WHAT YOU SHOULD DO
Reproduce verbatim only the line that holds "Чому страх перед ВІЛ досі сильніший" and the lines that follow it to the end of the listing.

INFORMATION SHOWN
══════════════════════════════
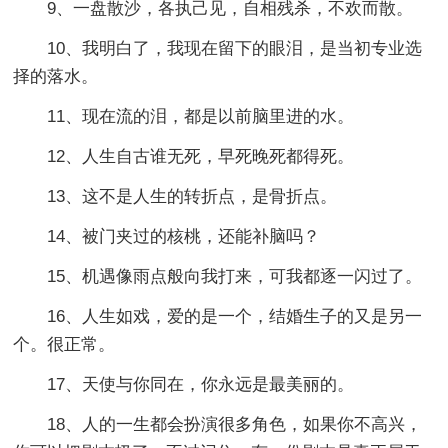
9、一盘散沙，各执己见，自相残杀，不欢而散。
10、我明白了，我现在留下的眼泪，是当初专业选
择的落水。
11、现在流的泪，都是以前脑里进的水。
12、人生自古谁无死，早死晚死都得死。
13、这不是人生的转折点，是骨折点。
14、被门夹过的核桃，还能补脑吗？
15、机遇像雨点般向我打来，可我都逐一闪过了。
16、人生如戏，爱的是一个，结婚生子的又是另一
个。很正常。
17、天使与你同在，你永远是最美丽的。
18、人的一生都会扮演很多角色，如果你不高兴，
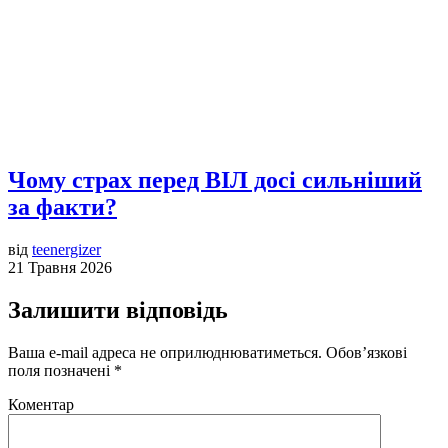
Чому страх перед ВІЛ досі сильніший
за факти?
від
teenergizer
21 Травня 2026
Залишити відповідь
Ваша e-mail адреса не оприлюднюватиметься.
Обов’язкові
поля позначені
*
Коментар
══════════════════════════════
SOLVED PROBLEM
Чому страх перед ВІЛ досі сильніший
за факти?
від
teenergizer
21 Травня 2026
Залишити відповідь
Ваша e-mail адреса не оприлюднюватиметься.
Обов’язкові
поля позначені
*
Коментар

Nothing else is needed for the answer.